Yes, I do think that taxing net emissions of CO2 and methane is the lowest cost way to reduce the future cost of CO2 concentrations and future investment in adapting to a warmer climate. Now if _you_ do not think that increasing concentrations are going to produce future costs, then fine, argue THAT position. Of if you think there is better way to reduce those costs, argue that. But I think [it] would be good to go beyond just refuting the wildest estimates of climate change costs.

Here’s my reply (modified from the original at EconLog) to Mr. Hutcheson’s response:

Mr. Hutcheson:

First of all, my earlier comment had nothing to do with “refuting the wildest estimates of climate change costs.”

Second, and more importantly, I believe you when you write that you “think that taxing net emissions of CO2 and methane is the lowest cost way to reduce the future cost of CO2 concentrations and future investment in adapting to a warmer climate.” Lots of people have the same thought. But merely thinking such a thing – even when joined by lots of people in thinking such a thing – isn’t evidence of the thought’s validity. Nor does such thinking put the burden of persuasion or proof on those who think differently, or even who simply question the thought’s validity.

You and other proponents of taxing greenhouse-gas emisions propose a massive government intervention. The burden of persuasion is on you to make the case empirically for the tax – a case that’s not made, by the way, merely by reciting the familiar textbook model of Pigouvian taxes. This burden is not on those of us who point out that the informational basis on which the case for such a tax is proposed is too flimsy to support the tax as sound public policy.

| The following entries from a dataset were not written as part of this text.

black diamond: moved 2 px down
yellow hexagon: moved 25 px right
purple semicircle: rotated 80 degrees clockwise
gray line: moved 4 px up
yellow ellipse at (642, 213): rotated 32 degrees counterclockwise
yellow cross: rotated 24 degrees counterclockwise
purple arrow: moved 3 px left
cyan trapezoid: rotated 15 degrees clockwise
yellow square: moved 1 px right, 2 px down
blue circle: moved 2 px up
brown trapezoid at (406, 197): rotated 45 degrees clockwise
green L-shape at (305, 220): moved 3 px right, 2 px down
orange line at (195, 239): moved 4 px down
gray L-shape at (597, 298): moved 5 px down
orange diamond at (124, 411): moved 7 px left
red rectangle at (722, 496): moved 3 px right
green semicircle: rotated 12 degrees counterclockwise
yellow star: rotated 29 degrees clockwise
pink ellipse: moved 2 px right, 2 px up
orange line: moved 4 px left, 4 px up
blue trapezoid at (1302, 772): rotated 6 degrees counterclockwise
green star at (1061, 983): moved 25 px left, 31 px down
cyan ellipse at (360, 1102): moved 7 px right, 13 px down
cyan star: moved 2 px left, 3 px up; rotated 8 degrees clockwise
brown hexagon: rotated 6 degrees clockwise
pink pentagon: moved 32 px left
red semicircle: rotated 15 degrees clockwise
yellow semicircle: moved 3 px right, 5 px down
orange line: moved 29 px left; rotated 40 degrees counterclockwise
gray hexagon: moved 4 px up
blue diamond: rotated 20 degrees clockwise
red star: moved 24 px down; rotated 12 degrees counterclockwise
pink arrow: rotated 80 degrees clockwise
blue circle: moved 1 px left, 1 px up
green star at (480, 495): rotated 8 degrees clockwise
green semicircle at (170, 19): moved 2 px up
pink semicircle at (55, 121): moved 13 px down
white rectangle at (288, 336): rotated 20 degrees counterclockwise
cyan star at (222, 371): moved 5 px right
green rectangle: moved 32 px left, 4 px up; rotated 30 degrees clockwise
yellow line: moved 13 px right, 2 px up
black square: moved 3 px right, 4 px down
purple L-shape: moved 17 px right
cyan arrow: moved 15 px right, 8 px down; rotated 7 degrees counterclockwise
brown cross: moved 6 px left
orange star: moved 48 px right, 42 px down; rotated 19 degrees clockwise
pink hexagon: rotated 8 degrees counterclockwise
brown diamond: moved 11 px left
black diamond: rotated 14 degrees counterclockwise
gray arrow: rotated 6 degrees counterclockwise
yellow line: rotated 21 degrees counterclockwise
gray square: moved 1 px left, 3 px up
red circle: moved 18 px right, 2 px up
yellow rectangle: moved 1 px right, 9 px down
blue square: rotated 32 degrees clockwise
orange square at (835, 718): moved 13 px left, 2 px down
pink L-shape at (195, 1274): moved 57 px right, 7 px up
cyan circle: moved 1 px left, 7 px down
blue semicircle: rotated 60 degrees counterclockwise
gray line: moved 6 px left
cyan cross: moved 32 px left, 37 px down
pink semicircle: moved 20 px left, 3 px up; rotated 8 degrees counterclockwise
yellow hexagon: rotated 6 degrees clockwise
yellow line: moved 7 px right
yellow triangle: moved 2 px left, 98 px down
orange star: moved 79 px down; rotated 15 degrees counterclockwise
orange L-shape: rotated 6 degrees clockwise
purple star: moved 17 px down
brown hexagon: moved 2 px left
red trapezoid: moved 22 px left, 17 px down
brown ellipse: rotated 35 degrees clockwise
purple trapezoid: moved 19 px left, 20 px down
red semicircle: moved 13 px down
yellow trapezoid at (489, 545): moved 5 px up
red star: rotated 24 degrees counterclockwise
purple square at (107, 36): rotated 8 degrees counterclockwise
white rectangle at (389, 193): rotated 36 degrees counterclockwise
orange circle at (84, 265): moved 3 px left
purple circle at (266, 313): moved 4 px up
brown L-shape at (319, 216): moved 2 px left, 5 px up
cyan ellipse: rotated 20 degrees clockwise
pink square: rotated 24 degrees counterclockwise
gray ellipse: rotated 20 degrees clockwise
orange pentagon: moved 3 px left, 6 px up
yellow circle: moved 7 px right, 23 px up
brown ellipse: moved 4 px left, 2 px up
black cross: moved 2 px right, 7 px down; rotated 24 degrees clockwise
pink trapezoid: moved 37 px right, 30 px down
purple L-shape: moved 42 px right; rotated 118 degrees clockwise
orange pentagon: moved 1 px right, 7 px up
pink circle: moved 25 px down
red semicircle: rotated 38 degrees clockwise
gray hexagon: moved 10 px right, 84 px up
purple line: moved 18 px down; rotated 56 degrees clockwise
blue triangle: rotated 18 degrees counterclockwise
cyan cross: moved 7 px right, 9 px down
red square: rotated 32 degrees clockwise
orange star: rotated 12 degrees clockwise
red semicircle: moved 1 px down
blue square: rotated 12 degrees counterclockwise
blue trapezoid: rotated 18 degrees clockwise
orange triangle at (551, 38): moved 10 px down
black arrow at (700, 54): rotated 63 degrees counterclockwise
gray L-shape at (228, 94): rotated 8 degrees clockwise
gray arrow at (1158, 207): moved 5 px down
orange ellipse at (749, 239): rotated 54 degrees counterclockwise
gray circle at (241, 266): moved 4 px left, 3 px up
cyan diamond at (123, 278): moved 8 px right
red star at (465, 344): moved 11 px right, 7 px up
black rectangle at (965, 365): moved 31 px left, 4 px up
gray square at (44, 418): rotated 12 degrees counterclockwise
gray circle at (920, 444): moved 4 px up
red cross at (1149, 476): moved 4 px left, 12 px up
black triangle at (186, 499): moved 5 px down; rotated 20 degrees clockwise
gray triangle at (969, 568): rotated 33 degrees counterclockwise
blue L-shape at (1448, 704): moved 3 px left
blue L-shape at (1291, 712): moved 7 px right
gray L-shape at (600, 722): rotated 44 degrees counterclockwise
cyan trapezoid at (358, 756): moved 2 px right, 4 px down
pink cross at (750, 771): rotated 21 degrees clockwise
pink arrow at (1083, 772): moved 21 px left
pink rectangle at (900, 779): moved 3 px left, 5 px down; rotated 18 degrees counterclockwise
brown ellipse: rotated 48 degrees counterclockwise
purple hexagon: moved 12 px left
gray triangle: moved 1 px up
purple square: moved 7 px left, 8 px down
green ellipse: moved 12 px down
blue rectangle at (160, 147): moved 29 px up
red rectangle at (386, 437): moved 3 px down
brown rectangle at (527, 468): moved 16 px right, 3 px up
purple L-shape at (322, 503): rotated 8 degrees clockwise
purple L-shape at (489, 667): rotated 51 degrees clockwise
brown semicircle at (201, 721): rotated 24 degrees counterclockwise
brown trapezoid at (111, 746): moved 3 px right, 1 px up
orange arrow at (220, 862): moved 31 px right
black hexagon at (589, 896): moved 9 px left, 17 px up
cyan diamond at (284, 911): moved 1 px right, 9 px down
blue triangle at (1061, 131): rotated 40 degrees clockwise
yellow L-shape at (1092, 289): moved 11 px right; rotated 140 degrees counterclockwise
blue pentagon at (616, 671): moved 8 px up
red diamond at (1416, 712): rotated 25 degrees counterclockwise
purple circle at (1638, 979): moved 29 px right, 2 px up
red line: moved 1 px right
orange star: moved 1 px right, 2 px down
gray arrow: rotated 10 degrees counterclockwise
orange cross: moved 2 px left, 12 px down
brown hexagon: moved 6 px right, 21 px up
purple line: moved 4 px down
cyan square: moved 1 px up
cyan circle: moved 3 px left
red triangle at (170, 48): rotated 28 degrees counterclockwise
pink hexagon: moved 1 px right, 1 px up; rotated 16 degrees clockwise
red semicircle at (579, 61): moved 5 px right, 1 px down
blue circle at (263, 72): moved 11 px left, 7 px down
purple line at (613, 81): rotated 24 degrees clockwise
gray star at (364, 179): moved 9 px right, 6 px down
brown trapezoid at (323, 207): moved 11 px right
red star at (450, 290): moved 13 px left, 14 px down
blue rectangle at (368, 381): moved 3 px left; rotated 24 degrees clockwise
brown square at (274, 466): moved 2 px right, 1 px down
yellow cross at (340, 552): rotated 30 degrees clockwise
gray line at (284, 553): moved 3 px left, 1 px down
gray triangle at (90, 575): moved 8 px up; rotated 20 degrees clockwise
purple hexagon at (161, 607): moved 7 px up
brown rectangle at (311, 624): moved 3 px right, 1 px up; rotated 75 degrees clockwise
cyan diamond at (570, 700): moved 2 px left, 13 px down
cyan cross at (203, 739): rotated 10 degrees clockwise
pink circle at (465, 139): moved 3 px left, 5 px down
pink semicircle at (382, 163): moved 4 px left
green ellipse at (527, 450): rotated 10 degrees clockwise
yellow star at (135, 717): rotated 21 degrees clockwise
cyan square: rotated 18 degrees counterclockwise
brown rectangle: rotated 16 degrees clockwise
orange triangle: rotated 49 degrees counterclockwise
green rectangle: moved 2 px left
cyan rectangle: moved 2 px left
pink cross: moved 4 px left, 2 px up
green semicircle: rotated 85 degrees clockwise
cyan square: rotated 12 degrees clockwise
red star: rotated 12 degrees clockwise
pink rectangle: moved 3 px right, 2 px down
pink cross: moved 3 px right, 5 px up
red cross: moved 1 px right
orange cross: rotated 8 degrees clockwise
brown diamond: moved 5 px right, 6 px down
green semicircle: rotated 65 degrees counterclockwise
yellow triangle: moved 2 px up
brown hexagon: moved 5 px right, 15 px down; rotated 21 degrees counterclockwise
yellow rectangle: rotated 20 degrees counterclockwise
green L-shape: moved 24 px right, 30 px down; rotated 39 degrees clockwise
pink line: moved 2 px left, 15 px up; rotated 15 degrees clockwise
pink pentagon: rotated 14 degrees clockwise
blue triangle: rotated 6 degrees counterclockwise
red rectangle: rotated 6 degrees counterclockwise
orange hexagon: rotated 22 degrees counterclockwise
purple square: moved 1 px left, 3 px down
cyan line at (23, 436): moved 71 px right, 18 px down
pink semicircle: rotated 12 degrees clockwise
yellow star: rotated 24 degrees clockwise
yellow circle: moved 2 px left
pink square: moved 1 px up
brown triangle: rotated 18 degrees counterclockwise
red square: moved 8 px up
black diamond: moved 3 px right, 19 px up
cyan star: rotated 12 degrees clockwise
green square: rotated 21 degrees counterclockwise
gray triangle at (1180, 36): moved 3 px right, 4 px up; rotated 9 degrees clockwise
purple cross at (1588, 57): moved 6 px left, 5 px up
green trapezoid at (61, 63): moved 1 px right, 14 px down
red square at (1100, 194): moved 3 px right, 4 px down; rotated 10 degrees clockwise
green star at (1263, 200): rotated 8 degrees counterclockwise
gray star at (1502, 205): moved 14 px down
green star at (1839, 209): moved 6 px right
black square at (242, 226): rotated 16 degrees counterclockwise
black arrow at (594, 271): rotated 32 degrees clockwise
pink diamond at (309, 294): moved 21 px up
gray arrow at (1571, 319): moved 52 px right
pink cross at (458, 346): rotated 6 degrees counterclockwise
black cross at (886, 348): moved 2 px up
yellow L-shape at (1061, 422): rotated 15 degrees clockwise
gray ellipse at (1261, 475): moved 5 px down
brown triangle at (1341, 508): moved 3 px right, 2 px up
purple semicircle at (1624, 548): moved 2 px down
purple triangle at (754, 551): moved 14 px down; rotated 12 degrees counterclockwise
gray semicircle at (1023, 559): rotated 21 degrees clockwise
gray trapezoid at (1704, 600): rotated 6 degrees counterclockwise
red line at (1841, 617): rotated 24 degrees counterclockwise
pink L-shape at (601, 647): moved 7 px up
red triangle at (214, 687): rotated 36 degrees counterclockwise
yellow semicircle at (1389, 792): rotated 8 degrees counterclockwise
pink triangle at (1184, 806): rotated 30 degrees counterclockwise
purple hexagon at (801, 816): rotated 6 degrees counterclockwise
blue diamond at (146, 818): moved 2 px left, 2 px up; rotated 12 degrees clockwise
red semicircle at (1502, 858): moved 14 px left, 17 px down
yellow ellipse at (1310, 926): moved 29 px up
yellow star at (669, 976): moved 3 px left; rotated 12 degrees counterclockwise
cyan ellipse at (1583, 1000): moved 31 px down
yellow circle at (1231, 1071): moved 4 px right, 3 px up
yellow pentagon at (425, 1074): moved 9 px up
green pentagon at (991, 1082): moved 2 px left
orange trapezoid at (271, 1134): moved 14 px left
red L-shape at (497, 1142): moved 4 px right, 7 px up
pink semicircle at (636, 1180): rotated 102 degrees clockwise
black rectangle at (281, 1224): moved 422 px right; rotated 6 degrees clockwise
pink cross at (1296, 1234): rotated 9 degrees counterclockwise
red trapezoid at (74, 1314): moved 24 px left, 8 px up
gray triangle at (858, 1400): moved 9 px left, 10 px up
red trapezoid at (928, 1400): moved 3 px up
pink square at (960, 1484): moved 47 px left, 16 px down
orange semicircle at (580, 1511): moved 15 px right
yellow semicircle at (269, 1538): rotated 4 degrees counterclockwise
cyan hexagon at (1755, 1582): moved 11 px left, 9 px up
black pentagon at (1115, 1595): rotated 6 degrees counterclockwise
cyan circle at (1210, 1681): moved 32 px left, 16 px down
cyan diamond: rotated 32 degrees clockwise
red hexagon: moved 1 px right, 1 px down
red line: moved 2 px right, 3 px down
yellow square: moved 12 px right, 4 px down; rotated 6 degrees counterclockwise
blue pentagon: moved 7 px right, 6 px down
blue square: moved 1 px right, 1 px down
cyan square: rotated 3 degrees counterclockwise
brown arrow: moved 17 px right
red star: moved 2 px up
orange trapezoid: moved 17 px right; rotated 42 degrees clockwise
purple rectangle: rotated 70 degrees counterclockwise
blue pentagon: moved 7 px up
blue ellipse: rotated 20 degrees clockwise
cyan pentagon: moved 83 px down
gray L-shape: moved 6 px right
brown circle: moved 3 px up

When in sufficient doubt about the merits of a particular policy, the default should be not to impose that policy and, instead, to allow individuals to continue to operate freely in the market. We’ve plenty of empirical evidence that individuals operating in free markets have both incentives and creative capacities to deal with problems as these emerge. Most such ‘dealing with problems’ is piecemeal – e.g., in the case of climate change, this town builds a higher levee, those families and businesses move further inland, those other families and businesses remain in place but purchase more insurance, some other people invest more in air-conditioning…. this list is practically endless. These piecemeal adjustments add up to significant precautions against the risks and costs of climate change

Adjustments such as these aren’t as sexy or as noticeable as is a government-imposed ‘solution.’ And they certainly provide a far smaller stage for the performances of people who wish to order other people about. But these piecemeal adjustments are real. And until you or someone else presents sufficiently detailed evidence that the likely least costly way of dealing with climate change is to tax emissions of fuels that have powered the world’s industrial development (and, hence, human beings’ magnificently falling mortality and morbidity) for the past 200-plus years, the case for a tax on greenhouse-gas emissions will remain a religious dogma and not a scientifically justified position.